FilterHN

CUDA-l2: Surpassing cuBLAS performance for matrix multiplication through RL

56 points

by dzign

3 hours ago

| past

| 4 comments

| github.com

| HN

▲

j2kun

2 hours ago

[-]

They claim the algorithm "discovered" the new techniques, but the methods described in section 5 do not seem all that novel to me. It smells like it could be "laundering" the literature [1] and reshuffling existing techniques. This is not inherently a bad thing, but I would hope that if it is borrowing existing techniques, the appropriate citation would eventually make it into this paper.
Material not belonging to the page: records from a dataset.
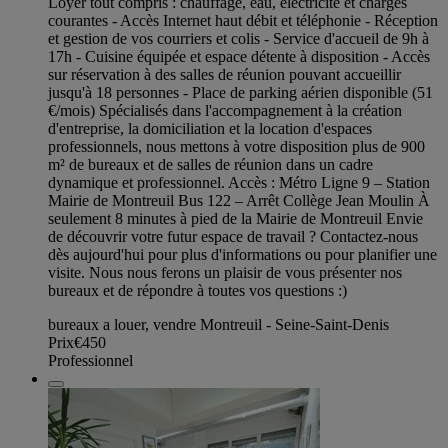
Loyer tout compris : chauffage, eau, électricité et charges
courantes - Accès Internet haut débit et téléphonie - Réception
et gestion de vos courriers et colis - Service d'accueil de 9h à
17h - Cuisine équipée et espace détente à disposition - Accès
sur réservation à des salles de réunion pouvant accueillir
jusqu'à 18 personnes - Place de parking aérien disponible (51
€/mois) Spécialisés dans l'accompagnement à la création
d'entreprise, la domiciliation et la location d'espaces
professionnels, nous mettons à votre disposition plus de 900
m² de bureaux et de salles de réunion dans un cadre
dynamique et professionnel. Accès : Métro Ligne 9 – Station
Mairie de Montreuil Bus 122 – Arrêt Collège Jean Moulin À
seulement 8 minutes à pied de la Mairie de Montreuil Envie
de découvrir votre futur espace de travail ? Contactez-nous
dès aujourd'hui pour plus d'informations ou pour planifier une
visite. Nous nous ferons un plaisir de vous présenter nos
bureaux et de répondre à toutes vos questions :)
bureaux a louer, vendre Montreuil - Seine-Saint-Denis
Prix
€450
Professionnel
[1]: https://www.argmin.net/p/lore-laundering-machines

▲

Q6T46nT668w6i3m

1 hour ago

[-]

You’re not kidding. I just looked. There isn’t anything novel in that section. I assumed from the description they found novel methods but this is standard GPU Gems advice.

▲

alyxya

2 hours ago

[-]

There generally aren't new techniques when optimizing something ubiquitous. Instead, there are a lot of ways to apply existing techniques to create new and better results. Most ideas are built on top of the same foundational principles.

▲

slashdave

13 minutes ago

[-]

I am not sure about that. However, what is clear is that if there is a new technique, it will not be found by this LLM.

▲

AlexCoventry

2 hours ago

[-]

In the future, we will all be Jürgen Schmidhuber. :-)

▲

alyxya

2 hours ago

[-]

The chart confused me because I expected to see performance numbers of CUDA-L2 compared to the others, but instead it shows a chart showing the speedup percentage of CUDA-L2 over the others. In some sense, the bar chart effectively inverts the performance of torch.matmul and cuBLAS with how much percentage it shows. 0% on the bar chart would only mean equal performance.

▲

stonogo

2 hours ago

[-]

Am I reading this wrong, or does this only support FP16 inputs, and compares its performance against an FP32 solver?

▲

bgwalter

2 hours ago

[-]

-4 -4 -4 -4 -4

▲

krapht

2 hours ago

[-]

This is a standard which few kernels will ever meet. I'd say requiring a numerical proof is the same as requiring no proof at all - because it won't ever happen unless you're validating silicon or something equally expensive.

▲

Q6T46nT668w6i3m

1 hour ago

[-]

I guess it depends on your definition of proof but I’d say the reasoning and justifications sections of a TOMS article qualifies and that’s a standard nearly every popular library meets.